Take your kids to farmers’ markets and encourage them to pick out some healthy foods they’d like to try. By helping with meal preparation, your kids will feel a sense of accomplishment and may be more willing to try new foods.
- Try not to use food as a punishment or reward for your child’s behaviour
If you threaten to withhold food from your child due to bad behaviour, they may develop anxiety and fear about food. If you use foods—particularly sweets—as a reward for good behaviour, your child will assume that sweets are more valuable than wholesome meals.

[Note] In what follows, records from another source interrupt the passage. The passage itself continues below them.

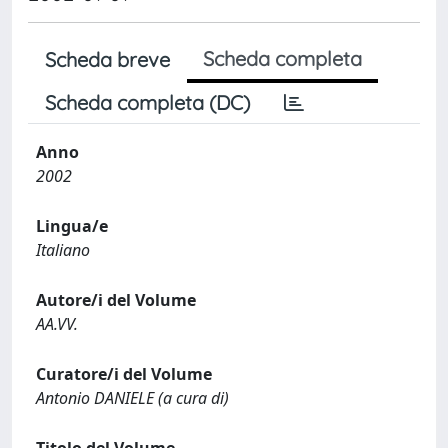
Scheda completa
Scheda breve
Scheda completa (DC)
Anno
2002
Lingua/e
Italiano
Autore/i del Volume
AA.VV.
Curatore/i del Volume
Antonio DANIELE (a cura di)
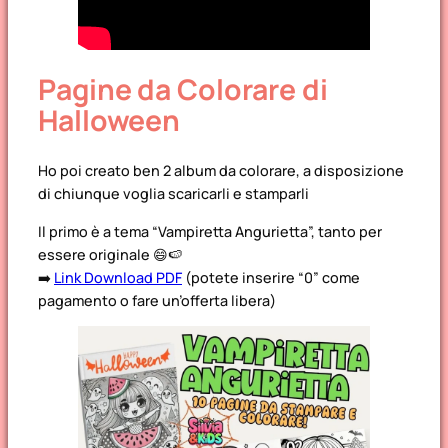
Pagine da Colorare di
Halloween
Ho poi creato ben 2 album da colorare, a disposizione
di chiunque voglia scaricarli e stamparli
Il primo è a tema “Vampiretta Angurietta”, tanto per
essere originale 😄🍉
➡️
Link Download PDF
(potete inserire “0” come
pagamento o fare un’offerta libera)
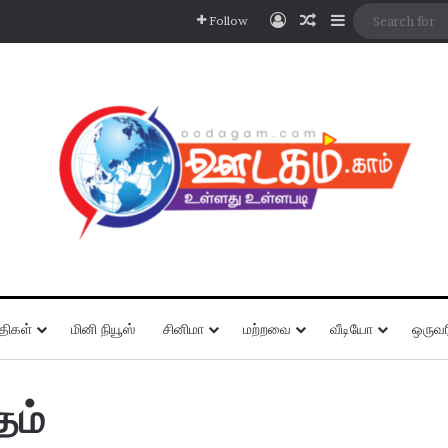
Log In
Random Article
Sidebar
Follow
திகள்
மினி நியூஸ்
சினிமா
மற்றவை
வீடியோ
ஒருவர
தம்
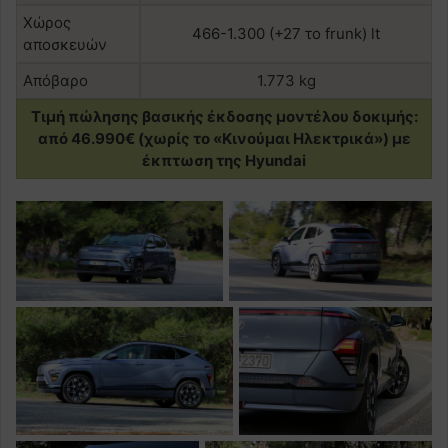
Χώρος
466-1.300 (+27 το frunk) lt
αποσκευών
Απόβαρο
1.773 kg
Τιμή πώλησης βασικής έκδοσης μοντέλου δοκιμής:
από 46.990€ (χωρίς το «Κινούμαι Ηλεκτρικά») με
έκπτωση της Hyundai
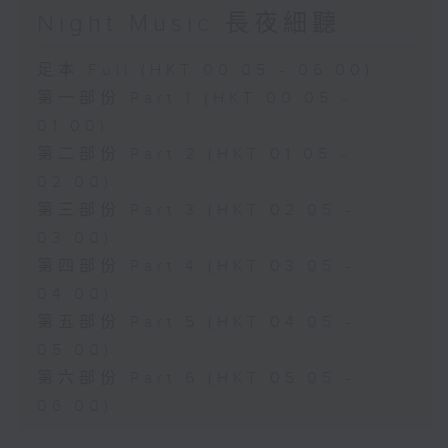
Night Music 長夜細聽
足本 Full (HKT 00:05 - 06:00)
第一部份 Part 1 (HKT 00:05 -
01:00)
第二部份 Part 2 (HKT 01:05 -
02:00)
第三部份 Part 3 (HKT 02:05 -
03:00)
第四部份 Part 4 (HKT 03:05 -
04:00)
第五部份 Part 5 (HKT 04:05 -
05:00)
第六部份 Part 6 (HKT 05:05 -
06:00)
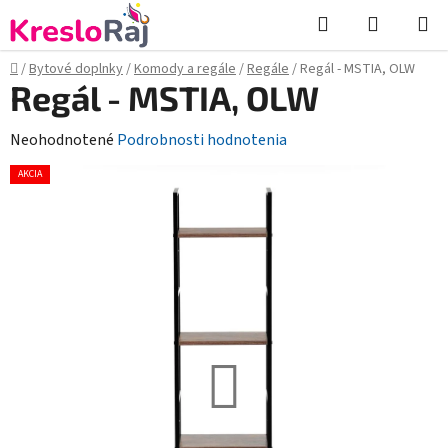
Prejsť
Hľadať
NÁKUP
na
KOŠÍK
obsah
Domov
/
Bytové doplnky
/
Komody a regále
/
Regále
/
Regál - MSTIA, OLW
Regál - MSTIA, OLW
Priemerné
Neohodnotené
Podrobnosti hodnotenia
hodnotenie
AKCIA
produktu
je
0,0
z
5
hviezdičiek.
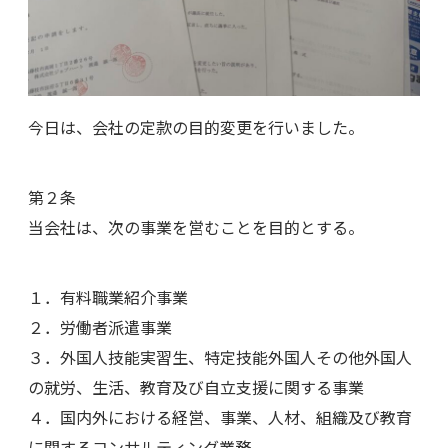
今日は、会社の定款の目的変更を行いました。
第２条
当会社は、次の事業を営むことを目的とする。
１．有料職業紹介事業
２．労働者派遣事業
３．外国人技能実習生、特定技能外国人その他外国人
の就労、生活、教育及び自立支援に関する事業
４．国内外における経営、事業、人材、組織及び教育
に関するコンサルティング業務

Instead, treats can be as simple as a punnet of strawberries, raspberries or even some home popped organic popcorn with a dash of good quality salt for a mineral boost. There aren’t many kids who will turn down popcorn!
- Eat meals as a family
Where possible, switch off the TV and sit down together for meal times. Make meal times as stress-free, restful and conversational as possible. Your child will form positive, happy associations with eating and meal times.
- Watch portion sizes and snacking
Be aware of how much your kids are eating. Make sure nutritious snacks are available, but be careful snacking doesn’t spoil your child’s appetite at meal times. If your child can’t eat a certain portion size, don’t force them to “clean the plate”. If you teach your child to ignore feelings of fullness, they may become an overeater. Teaching kids to listen to their body will be a life-long, valuable health tool.